Results: Of 59 participants (61% English, 29% Spanish, 10% both), 68% were female and 75% worked full time at diagnosis. Participants worked in various occupations: managerial/professional (25%), service providers (39%), sales/technical/administrative support (17%), operators/fabricators/laborers (12%), arts/media/athletics (2%), and other (5%). Cancer types included gastrointestinal (27%), breast (17%), head and neck (17%), and gynecologic (15%). 63% were undergoing treatment with noncurative intent (62% of these were receiving chemotherapy). One month after receiving WE-ACT, 98% reported that they found the app easy to navigate (72% “very easy”), user-friendly (75% “very user friendly”), helpful to patients (80% “very helpful”), and were satisfied with the app (71% “very satisfied”); 95% said they would recommend WE-ACT to other patients. Furthermore, 54% agreed WE-ACT made it easier to negotiate and/or ask for work accommodations, with 25 participants having requested one or more accommodation. These accommodations (number approved in full/number requested) were: time off to attend doctor’s appointments (21/23), time off (10/13), reduced hours/flexible work schedule (7/8), work from home (2/4), scheduled/additional breaks (3/3), change in job responsibilities/tasks (2/2), modified work environment (1/2), new/different equipment (1/1), and change in position (1/1). Of note, 3 additional participants were offered accommodations by their employer without having requested them: work from home (n=1), change in job responsibilities/tasks (n=1), and modified work environment (n=1).

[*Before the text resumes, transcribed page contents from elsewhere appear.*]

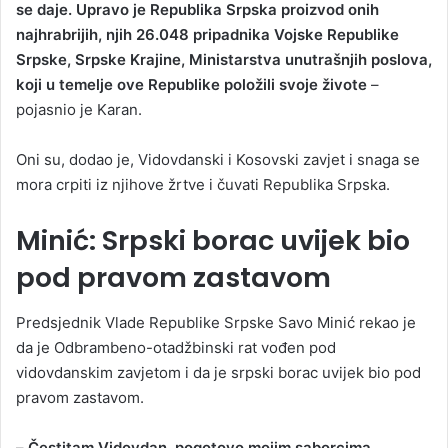
se daje. Upravo je Republika Srpska proizvod onih
najhrabrijih, njih 26.048 pripadnika Vojske Republike
Srpske, Srpske Krajine, Ministarstva unutrašnjih poslova,
koji u temelje ove Republike položili svoje živote
–
pojasnio je Karan.
Oni su, dodao je, Vidovdanski i Kosovski zavjet i snaga se
mora crpiti iz njihove žrtve i čuvati Republika Srpska.
Minić: Srpski borac uvijek bio
pod pravom zastavom
Predsjednik Vlade Republike Srpske Savo Minić rekao je
da je Odbrambeno-otadžbinski rat vođen pod
vidovdanskim zavjetom i da je srpski borac uvijek bio pod
pravom zastavom.
–
Čestitam Vidovdan, pogotovo mojim saborcima.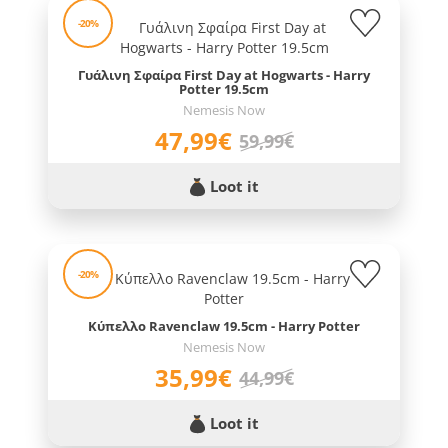
-20%
Γυάλινη Σφαίρα First Day at Hogwarts - Harry
Potter 19.5cm
Nemesis Now
47,99€
59,99€
Loot it
-20%
Κύπελλο Ravenclaw 19.5cm - Harry Potter
Nemesis Now
35,99€
44,99€
Loot it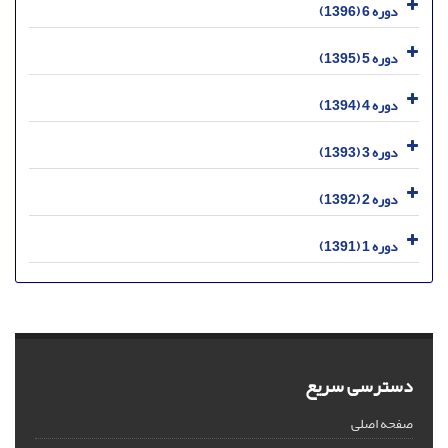
دوره 6 (1396)
دوره 5 (1395)
دوره 4 (1394)
دوره 3 (1393)
دوره 2 (1392)
دوره 1 (1391)
دسترسی سریع
صفحه اصلی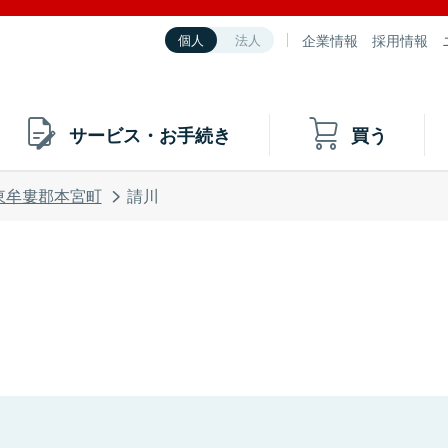
企業情報
採用情報
個人
法人
サービス・お手続き
買う
東牟婁郡本宮町
請川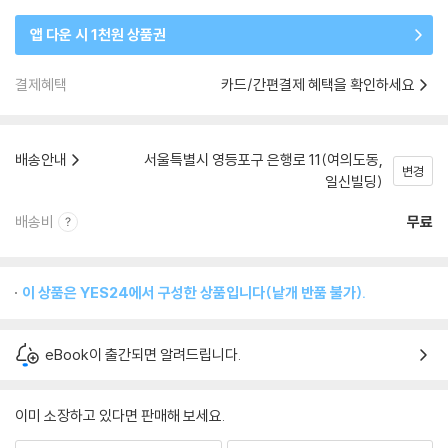
앱 다운 시 1천원 상품권
결제혜택
카드/간편결제 혜택을 확인하세요
배송안내
서울특별시 영등포구 은행로 11(여의도동,
변경
일신빌딩)
배송비
무료
이 상품은 YES24에서 구성한 상품입니다(낱개 반품 불가).
eBook이 출간되면 알려드립니다.
이미 소장하고 있다면 판매해 보세요.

Conclusions: Participants in this pilot study had positive perceptions of WE-ACT and successfully used the app to help them obtain work accommodations. This study highlights the need to address work-related concerns among cancer patients undergoing curative and non-curative treatment. Earlier intervention delivery may better position patients to understand what accommodations might be available to them as needs arise. Further research is needed to determine the optimal timing for intervention delivery and integration into clinical care.